I also thank the secretariat here in the Oireachtas, which provided important support and backup and worked to challenging and tight deadlines. The committee was particularly fortunate in being able to engage the expertise of the team from the Trinity College Dublin centre for health policy and management, under the leadership of Dr. Stephen Thomas. Its wide-ranging expertise and guidance was invaluable to the work of the committee. I also thank the Minister for Health, the Department of Health and the HSE for their support during the process, and for the data and responses which they were able to provide for the many queries which we raised.

The Sláintecare plan will deliver for Ireland the sort of fair, affordable and effective public health system that we desperately need and deserve, and which most of our European neighbours enjoy. This is the first time there has ever been cross-party consensus on how to deliver a modern universal health care system that meets the needs of all people based on their medical needs, not on their economic status. Sláintecare is a realistic and achievable plan. It is about investing now in those key elements of the health care system in order to bring about better results and to save on funding later. It has been costed by health experts and has strong support among many patient groups and medical practitioners.

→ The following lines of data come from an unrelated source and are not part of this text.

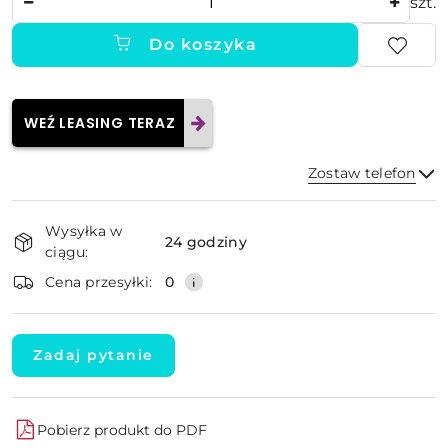
szt.
Do koszyka
WEŹ LEASING TERAZ
Zostaw telefon
Dostępność
Wysyłka w
i
24 godziny
ciągu:
dostawa
Wyślij
Cena przesyłki:
0
Zadaj pytanie
Pobierz produkt do PDF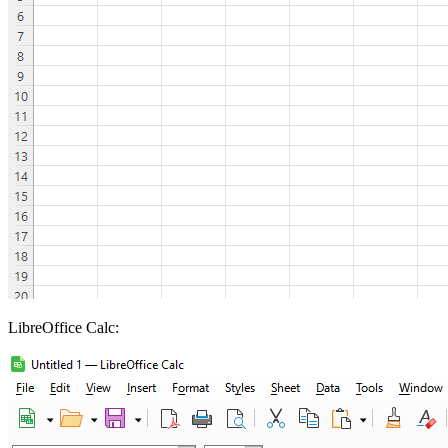
LibreOffice Calc: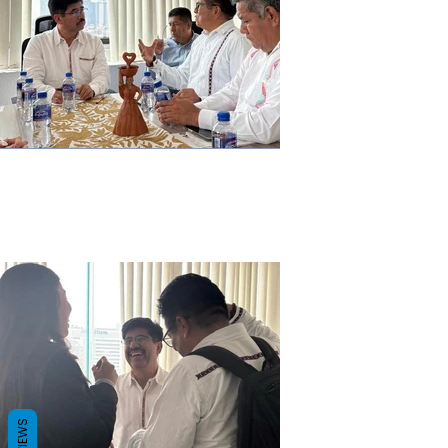
REVIEWS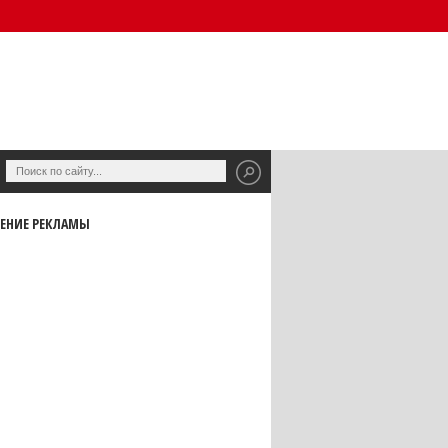
ЕНИЕ РЕКЛАМЫ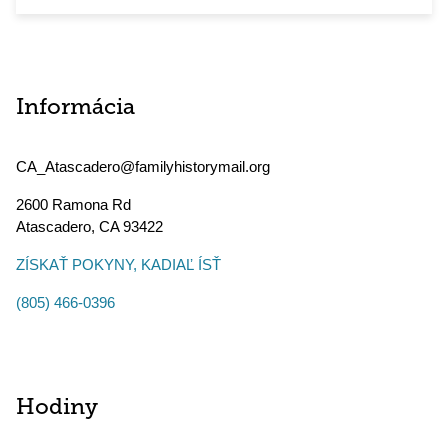
Informácia
CA_Atascadero@familyhistorymail.org
2600 Ramona Rd
Atascadero
,
CA
93422
ZÍSKAŤ POKYNY, KADIAĽ ÍSŤ
(805) 466-0396
Hodiny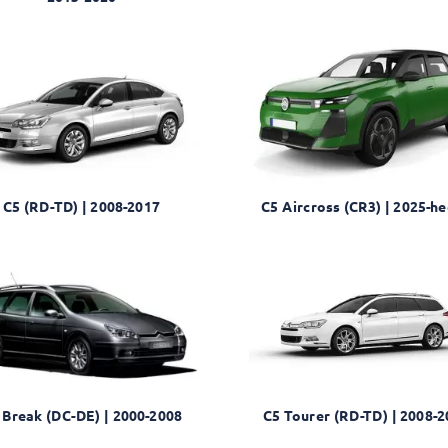
C5 (RD-TD) | 2008-2017
C5 Aircross (CR3) | 2025-h
 Break (DC-DE) | 2000-2008
C5 Tourer (RD-TD) | 2008-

What we now need is a Government commitment to implement this plan in its entirety. We cannot continue with our broken health system where patients are dying on waiting lists, where many people's lives are limited by the lack of availability of much-needed services, and where families are impoverished because they have had to bear the costs of services that should be available free of charge in a modern, fully-developed country.

This is an historic opportunity to introduce a high-quality public health service for everyone in Ireland. We will not be forgiven if we allow this opportunity to pass.